JACK Audio Connection Kit is a sound server daemon that allows for connections of audio and MIDI between applications. In the dancensor JACK is responsible for routing the MIDI data from Pure Data’s output and connecting it to the program QmidiNet to be sent out as wireless MIDI Data.

QmidiNet

QmidiNet is a MIDI network gateway via UDP/IP multicast. QmidiNet is an open source application written by Rui Nuno Capela that is designed to send MIDI information using JACK over a local area network; QmidiNet was designed for use with ipMIDI. I needed to add the Qt4 library to the Udoo computer Linux OS in order for QmidiNet to function. Qt4 is a library of code used to create GUI applications in multiple distributions.

Wireless Networking / VNC

The dancensor is connected to a Wireless Local Area Network (WLAN). The initial setup of the wireless network settings on the dancensor must be completed while the Udoo computer is plugged into either an HDMI equipped monitor or TV or connected to a Low Voltage Differential Signaling (LVDS) touch screen.
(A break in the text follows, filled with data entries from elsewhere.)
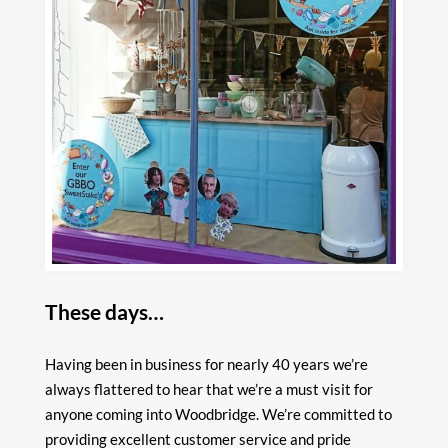
These days…
Having been in business for nearly 40 years we’re
always flattered to hear that we’re a must visit for
anyone coming into Woodbridge. We’re committed to
providing excellent customer service and pride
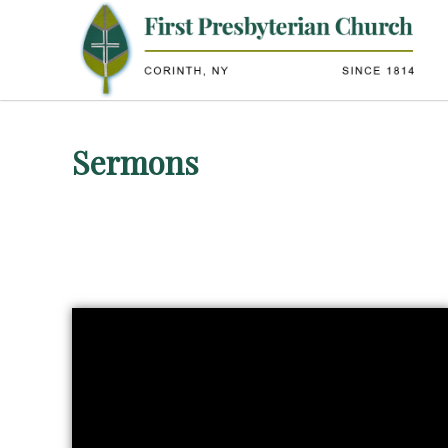
Sermons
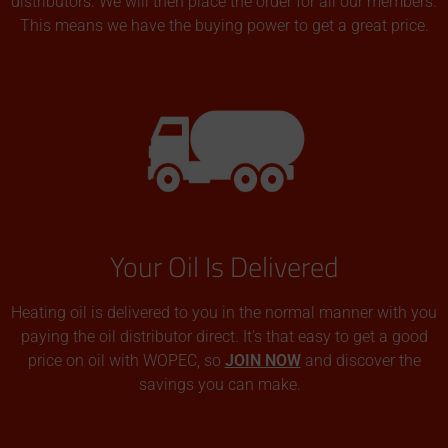
distributors. We will then place the order for all our members.
This means we have the buying power to get a great price.
Your Oil Is Delivered
Heating oil is delivered to you in the normal manner with you
paying the oil distributor direct. It’s that easy to get a good
price on oil with WOPEC, so
JOIN NOW
and discover the
savings you can make.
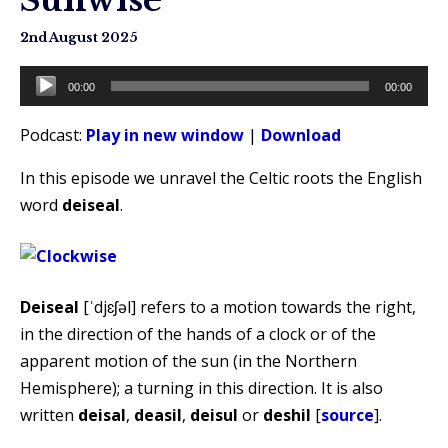
2nd August 2025
Audio
00:00
00:00
Player
Podcast:
Play in new window
|
Download
In this episode we unravel the Celtic roots the English
word
deiseal
.
Deiseal
[ˈdjɛʃəl] refers to a motion towards the right,
in the direction of the hands of a clock or of the
apparent motion of the sun (in the Northern
Hemisphere); a turning in this direction. It is also
written
deisal
,
deasil
,
deisul
or
deshil
[
source
].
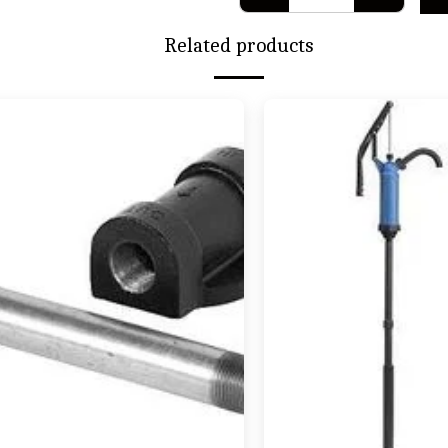
Related products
The next step was to install TightVNC, which is a free open source VNC compatible remote desktop application that allows for the host computer to access full functionality of the Linux OS. You can start, stop, install, configure and modify all aspects of the Udoo computer the dancer/user is wearing. Allowing full system control in a live environment where performance based variables have the possibility of changing, in an effort to create maximum flexibility and expression for the performer.

ipMIDI

ipMIDI is used on the host DAW computer, the program allows the host DAW computer to communicate wireless MIDI with QmidiNet on the dancensor. The program acts as a MIDI interface allowing the incoming and outgoing MIDI data to be treated as though it were plugged in directly to the host DAW. ipMIDI utilizes the UDP multicast network, it provides up to 20 Ethernet MIDI in ports and 20 MIDI out ports.

 DAW / Ableton Live

The DAW I am using on the host computer is Ableton Live. The dancensor system is able to run on any DAW that can accept and output MIDI considering the host computer can also use the program ipMIDI. Other wireless options are available if ipMIDI is not a useable option on the host system you can run Pure Data on both the dancensor Linux OS and the DAW (Host) computer. I have chosen to run through QmidiNet and ipMIDI in order to make troubleshooting the MIDI easier. A system could be used without any knowledge of Pure Data giving users time to use the system and become familiar with Pure Data programming with hope of users gradually integrating their own pure data programming on the DAW (Host) computer. Some of the choices for my design to utilize Ableton Live as the DAW are Ableton’s stability and functionality in a live environment. The MIDI mapping in Ableton Live provides many options for how the DAW will handle incoming MIDI data. This allows for a large amount of control of the DAW without the need for interaction through conventional methods of keyboard and mouse interaction. The supplied looper with Ableton Live in this situation is used for a single performer using the dancensor to stack multiple loops of audio into a structured but improvisational song by changing instruments. For example can play and loop a drum track, switch instruments to a bass sample, loop a bass riff, and then switch instruments to a piano or horn and loop a melody; all without the need for interacting with the computer physically. All data is sent wirelessly through sensors connected to their body leaving the performer free to move and interact with the music they have created. With FX in the signal chain the music can be changed live to add more depth to a dance performance of music. If multiple dancensor-equipped performers are playing together they could then form an ensemble and create more dramatic music with each member taking sonic space and purpose. By keeping each performer inside the same set of Ableton Live you have control over global quantization to help the performers keep in time while still allowing freedom of self expression.

 

Array 1 is 8 buttons mapped to C4 through C5 in the key of C major, sending out MIDI note on, velocity and note off messages

Array 2 is comprised of a 4 digital buttons used to send MIDI control data and an analog sonar sensor for detecting distance then sending out relative MIDI data

Array 3 is comprised of an analog rotary 10K potentiometer sending MIDI control data, an analog X,Y, joystick sending MIDI control data, a linear 10k potentiometer sending MIDI control data and a digital button sending MIDI control data.